Marcus Vicentini
Marcus Vicentini

Reputation: 73

Deploying Airbyte with just docker-compose.yaml and varibles

I am working on a project with Airbyte. Is pretty easy the deployment with docker compose following the documentation. I just had to clone the repository and use docker compose up.

When I clone the repository a lot of files are downloaded. When I run docker compose up the images are downloaded too.

I did a test with a new directory containing just the docker-compose.yaml, .env and flags.yml files, required to start the containers.
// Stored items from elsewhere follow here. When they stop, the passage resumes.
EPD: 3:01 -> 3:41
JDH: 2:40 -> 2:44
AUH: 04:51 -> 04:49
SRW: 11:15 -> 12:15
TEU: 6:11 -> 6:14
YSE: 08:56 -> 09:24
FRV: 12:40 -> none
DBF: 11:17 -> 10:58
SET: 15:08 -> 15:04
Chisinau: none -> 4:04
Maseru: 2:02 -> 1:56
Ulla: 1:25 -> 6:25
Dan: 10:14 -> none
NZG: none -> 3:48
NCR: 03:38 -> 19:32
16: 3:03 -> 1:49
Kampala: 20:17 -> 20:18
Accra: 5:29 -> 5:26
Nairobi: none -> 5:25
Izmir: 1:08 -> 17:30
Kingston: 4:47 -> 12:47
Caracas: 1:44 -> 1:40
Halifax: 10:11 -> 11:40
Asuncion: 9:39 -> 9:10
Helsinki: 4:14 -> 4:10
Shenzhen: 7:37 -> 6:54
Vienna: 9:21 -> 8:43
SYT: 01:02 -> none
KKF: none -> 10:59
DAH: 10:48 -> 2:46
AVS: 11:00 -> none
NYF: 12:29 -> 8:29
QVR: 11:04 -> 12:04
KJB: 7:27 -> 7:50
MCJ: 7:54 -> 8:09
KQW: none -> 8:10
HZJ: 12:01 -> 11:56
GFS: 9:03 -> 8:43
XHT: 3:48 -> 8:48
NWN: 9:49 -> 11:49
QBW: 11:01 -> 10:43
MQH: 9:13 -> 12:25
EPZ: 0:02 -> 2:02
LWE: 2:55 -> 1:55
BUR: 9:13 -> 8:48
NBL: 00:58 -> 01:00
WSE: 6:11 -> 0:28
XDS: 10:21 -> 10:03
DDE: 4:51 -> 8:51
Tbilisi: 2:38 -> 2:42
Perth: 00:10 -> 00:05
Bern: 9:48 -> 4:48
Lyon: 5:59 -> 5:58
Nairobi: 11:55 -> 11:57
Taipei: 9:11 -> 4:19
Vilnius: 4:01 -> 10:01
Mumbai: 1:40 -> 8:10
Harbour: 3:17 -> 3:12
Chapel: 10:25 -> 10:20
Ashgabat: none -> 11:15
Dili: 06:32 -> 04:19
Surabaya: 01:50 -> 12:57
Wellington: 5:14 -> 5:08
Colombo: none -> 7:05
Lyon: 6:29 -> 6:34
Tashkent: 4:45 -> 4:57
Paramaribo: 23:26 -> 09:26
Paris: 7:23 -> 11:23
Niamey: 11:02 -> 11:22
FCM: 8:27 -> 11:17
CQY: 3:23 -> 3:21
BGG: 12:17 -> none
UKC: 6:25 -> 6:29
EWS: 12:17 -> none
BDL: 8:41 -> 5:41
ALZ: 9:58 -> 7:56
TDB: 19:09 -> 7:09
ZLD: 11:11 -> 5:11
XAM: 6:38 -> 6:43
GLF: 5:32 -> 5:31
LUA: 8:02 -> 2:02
Everything worked fine!

What are the implications of running the containers with just these 3 files?

Thanks in advance!

I checked the number of connectors and functionality, both cases worked perfectly.

Upvotes: 5

Views: 11071

Answers (1)

Marc Keeling
Marc Keeling

Reputation: 109

I was able to get it setup by initially following the instructions located here: https://docs.airbyte.com/deploying-airbyte/local-deployment/

After running the ./run-ab-platform.sh command it generates a docker-compose.yaml, flags.yml and an .env file that I copied over to a location with no internet access along with the images.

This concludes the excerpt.